Amendments to Income Tax Act 2007

25 Principal Act
26 Section YA 1 amended (Definitions)

In section YA 1, insert in its appropriate alphabetical order:

clean vehicle discount scheme means the clean vehicle discount scheme administered by the New Zealand Transport Agency

27 Schedule 5 amended

(1)

In Schedule 5, after clause 7, insert:

7B

For the purposes of this schedule, if a person who owns a motor vehicle to which this schedule applies receives a payment under the clean vehicle discount scheme for the vehicle,—

(a)

the cost price of the vehicle to the person on the first acquisition of it by them is net of the amount of the payment; and

(b)

the cost of the vehicle to the person on the first acquisition of it by them is net of the amount of the payment.

(2)

In Schedule 5, clause 8(a), replace “is— ” with “is,— ”.

(3)

In Schedule 5, clause 8(a)(i), replace “included” with “subject to clause 7B, included”.

Amendment to Land Transport (Motor Vehicle Registration and Licensing) Regulations 2011

29 Regulation 5 amended (Entry on register and issue of certificates)

After regulation 5(2), insert:

(2A)

The Registrar must not issue a certificate of registration for a motor vehicle if the fees or charges prescribed for the vehicle under section 167(1)(j) for the purpose of section 167A of the Act have not been paid.
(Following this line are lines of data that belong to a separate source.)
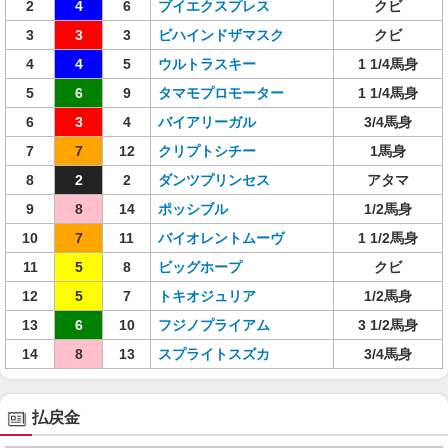
2
4
6
ブイエクスプレス
クビ
3
3
3
ビハインドザマスク
クビ
4
4
5
ウルトラスキー
1 1/4馬身
5
6
9
タマモプロモーター
1 1/4馬身
6
3
4
バイアリーガル
3/4馬身
7
7
12
クリプトシチー
1馬身
8
2
2
ダンツプリンセス
アタマ
9
8
14
ポッシブル
1/2馬身
10
7
11
バイオレントムーヴ
1 1/2馬身
11
5
8
ビッグホープ
クビ
12
5
7
トキオジュリア
1/2馬身
13
6
10
フジノプライアム
3 1/2馬身
14
8
13
スプライトスズカ
3/4馬身
払戻金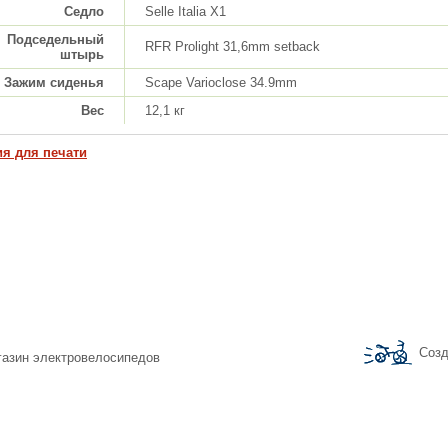
Седло
Selle Italia X1
Подседельный
RFR Prolight 31,6mm setback
штырь
Зажим сиденья
Scape Varioclose 34.9mm
Вес
12,1 кг
ия для печати
Созд
агазин электровелосипедов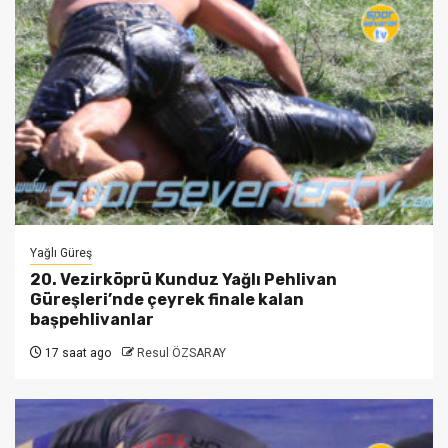
Yağlı Güreş
20. Vezirköprü Kunduz Yağlı Pehlivan
Güreşleri’nde çeyrek finale kalan
başpehlivanlar
17 saat ago
Resul ÖZSARAY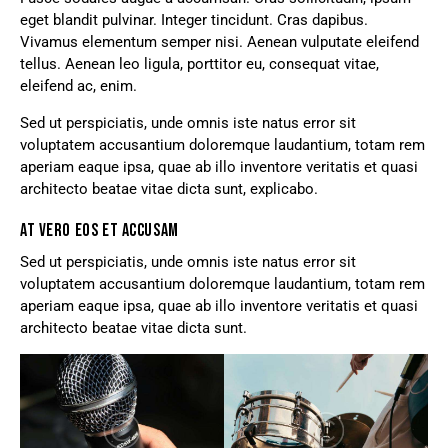
eget blandit pulvinar. Integer tincidunt. Cras dapibus.
Vivamus elementum semper nisi. Aenean vulputate eleifend
tellus. Aenean leo ligula, porttitor eu, consequat vitae,
eleifend ac, enim.
Sed ut perspiciatis, unde omnis iste natus error sit
voluptatem accusantium doloremque laudantium, totam rem
aperiam eaque ipsa, quae ab illo inventore veritatis et quasi
architecto beatae vitae dicta sunt, explicabo.
AT VERO EOS ET ACCUSAM
Sed ut perspiciatis, unde omnis iste natus error sit
voluptatem accusantium doloremque laudantium, totam rem
aperiam eaque ipsa, quae ab illo inventore veritatis et quasi
architecto beatae vitae dicta sunt.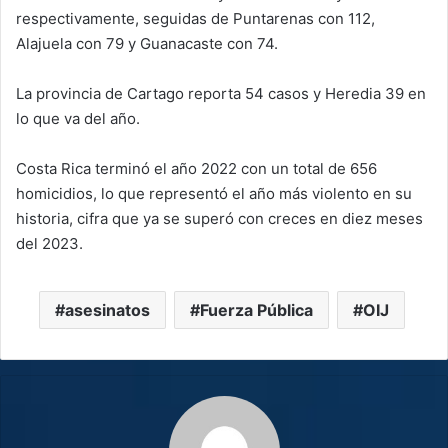
respectivamente, seguidas de Puntarenas con 112,
Alajuela con 79 y Guanacaste con 74.
La provincia de Cartago reporta 54 casos y Heredia 39 en
lo que va del año.
Costa Rica terminó el año 2022 con un total de 656
homicidios, lo que representó el año más violento en su
historia, cifra que ya se superó con creces en diez meses
del 2023.
asesinatos
Fuerza Pública
OIJ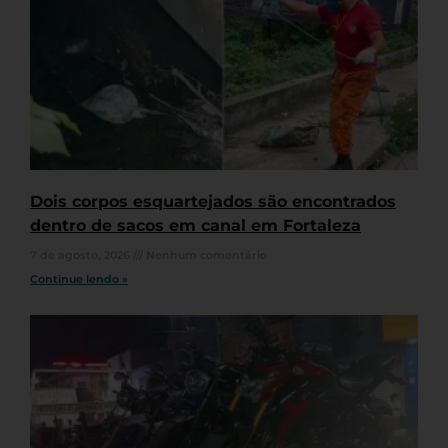
Dois corpos esquartejados são encontrados
dentro de sacos em canal em Fortaleza
7 de agosto, 2026
Nenhum comentário
Continue lendo »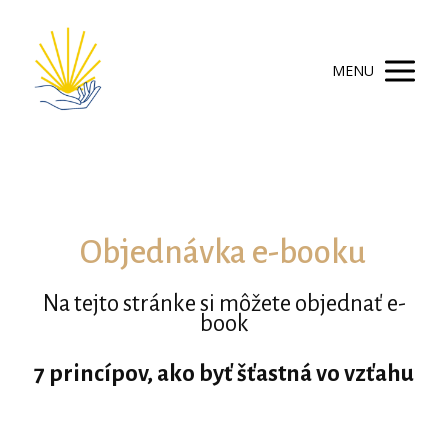
MENU
Objednávka e-booku
Na tejto stránke si môžete objednať e-
book
7 princípov, ako byť šťastná vo vzťahu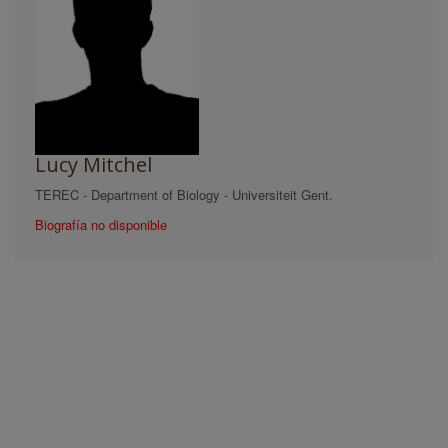
Lucy Mitchel
TEREC - Department of Biology - Universiteit Gent.
Biografía no disponible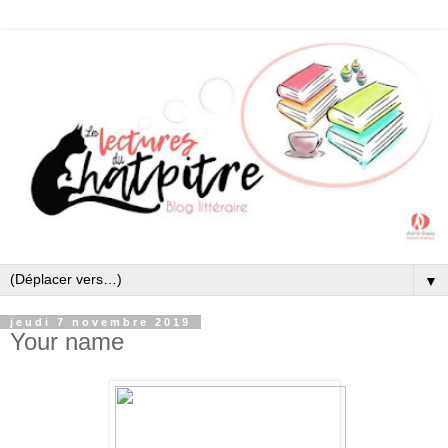
▼
jeudi 7 novembre 2019
Your name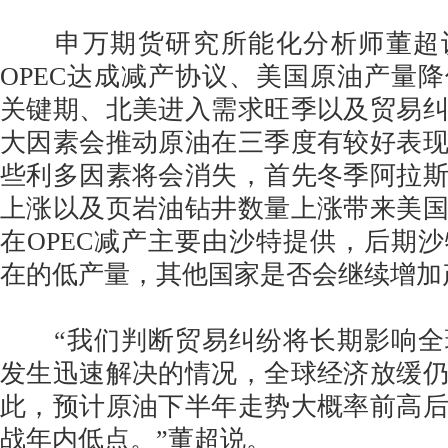
申万期货研究所能化分析师董超
OPEC达成减产协议、美国原油产量
关键期、北美进入需求旺季以及贸易
大因素会推动原油在三季度有较好表
些利多因素将会消失，首先冬季阿拉
上涨以及页岩油钻井数量上涨带来美
在OPEC减产主要由沙特提供，后期
在的低产量，其他国家是否会继续增加
“我们判断贸易纠纷将长期影响全
发生迅速解决的情况，全球经济放缓
此，预计原油下半年走势大概率前高
战年内低点。”董超说。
Schedule New Part 4 inserted into Schedule 1

s 15

Part 4 Provisions relating to Land Transport (Clean Vehicles) Amendment Act 2022

20 Interpretation

In this Part, amendment Act means the Land Transport (Clean Vehicles) Amendment Act 2022.

21 Transitional provision concerning regulations relating to motor vehicle labelling

(1)

For the purposes set out in subclause (2), the Minister may, before the commencement of section 24 of the amendment Act,—

(a)

publicly notify a proposal to make regulations under section 36(1)(ba) of the Energy Efficiency and Conservation Act 2000 as soon as practicable after the commencement of section 24 of the amendment Act; and

(b)

consult any persons as the Minister considers appropriate.

(2)

The purposes are to ensure that interested persons are given reasonable time to make submissions on the proposed regulations and to enable the Minister to consult any persons as the Minister considers appropriate before the regulations are made.

(3)

If any action referred to in subclause (1) is taken by or on behalf of the Minister before the commencement of section 24 of the amendment Act, the action is deemed to have been validly taken by the Minister under section 36(2) of the Energy Efficiency and Conservation Act 2000 for the purposes of making the regulations under section 36(1)(ba) of that Act and bringing those regulations into force.

Legislative history

8 September 2021

Introduction (Bill 62–1)

21 September 2021

First reading and referral to Transport and Infrastructure Committee

22 December 2021

Reported from Transport and Infrastructure Committee

(Bill 62–2)

10 February 2022

Second reading

16 February 2022

Committee of the whole House (Bill 62–3)

17 February 2022

Third reading

22 February 2022

Royal assent

This Act is administered by the Ministry of Transport.